BCS can appear or ‘present’ as an acute condition which develops rapidly with the following symptoms:
- abdominal pain in the upper right hand side of your abdomen (referred to as the ‘upper right quadrant’)
- an enlarged liver due to the build-up of blood (hepatomegaly)
- swelling of legs and ankles
- cramp in legs and feet
More commonly, BCS can develop in a chronic form, where people are likely to have long-standing ascites and an enlarged liver (hepatomegaly). Very rarely, there is a fulminant form. This is a type of disease with a sudden and severe onset. In fulminant BCS, ascites, hepatomegaly and kidney failure can occur with rapid liver failure. Ascites are present in the majority of people because of portal hypertension
Like many liver diseases the symptoms of BCS are non-specific, meaning that they can be caused by many conditions other than BCS. Methods of diagnosis include liver function tests (LFTs) and imaging tests with ultrasound and computerised tomography (CT)
Ultrasound, the same technology used in pregnancy, directs sound waves through your skin via a probe device as it is passed over your liver area. Anything solid will bounce back as a reflected sound wave via the probe and will be turned into an image that can be seen on a screen. In BCS, a type of scan known as ‘Doppler’ ultrasound is used to obtain information about blood flow in your arteries and veins and this often gives enough information for BCS to be diagnosed.

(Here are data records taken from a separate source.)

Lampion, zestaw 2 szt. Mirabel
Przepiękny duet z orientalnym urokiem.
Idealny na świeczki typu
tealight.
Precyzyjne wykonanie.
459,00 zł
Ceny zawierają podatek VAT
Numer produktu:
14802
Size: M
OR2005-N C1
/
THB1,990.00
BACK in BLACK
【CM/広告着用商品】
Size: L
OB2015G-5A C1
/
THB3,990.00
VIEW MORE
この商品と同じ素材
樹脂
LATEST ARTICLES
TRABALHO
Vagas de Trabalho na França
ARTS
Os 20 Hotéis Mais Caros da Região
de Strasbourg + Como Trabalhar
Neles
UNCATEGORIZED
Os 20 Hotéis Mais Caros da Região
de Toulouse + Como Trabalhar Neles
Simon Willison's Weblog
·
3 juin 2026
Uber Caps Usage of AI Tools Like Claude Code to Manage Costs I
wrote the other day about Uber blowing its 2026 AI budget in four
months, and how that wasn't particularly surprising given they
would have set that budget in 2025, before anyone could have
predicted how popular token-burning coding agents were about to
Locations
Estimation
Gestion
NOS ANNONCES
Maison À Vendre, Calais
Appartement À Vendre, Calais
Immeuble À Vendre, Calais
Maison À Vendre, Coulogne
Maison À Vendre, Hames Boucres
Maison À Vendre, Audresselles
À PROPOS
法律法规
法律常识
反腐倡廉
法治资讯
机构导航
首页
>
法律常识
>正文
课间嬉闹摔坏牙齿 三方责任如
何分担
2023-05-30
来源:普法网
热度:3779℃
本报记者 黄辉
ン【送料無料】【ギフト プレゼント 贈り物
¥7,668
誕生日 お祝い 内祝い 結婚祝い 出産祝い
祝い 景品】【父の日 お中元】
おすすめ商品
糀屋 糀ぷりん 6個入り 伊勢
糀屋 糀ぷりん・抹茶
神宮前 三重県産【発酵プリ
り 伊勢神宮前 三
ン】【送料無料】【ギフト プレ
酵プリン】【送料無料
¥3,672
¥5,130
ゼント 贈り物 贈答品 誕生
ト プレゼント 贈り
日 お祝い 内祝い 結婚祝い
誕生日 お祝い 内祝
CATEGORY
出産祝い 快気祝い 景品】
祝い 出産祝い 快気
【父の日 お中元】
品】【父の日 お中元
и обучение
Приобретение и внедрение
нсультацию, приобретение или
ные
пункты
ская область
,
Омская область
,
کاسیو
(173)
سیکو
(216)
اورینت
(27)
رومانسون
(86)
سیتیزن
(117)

A CT scan may also be used. This can obtain pictures, called tomograms, from different angles around your body using computer processing and can also show ‘cross-sections’ of your tissue and organs. This scan can show an enlargement of the liver and changes in the density (thickness) of liver tissue due to abnormal blood flow. A liver biopsy may not be necessary if other tests have helped doctors to identify the reason for liver problems.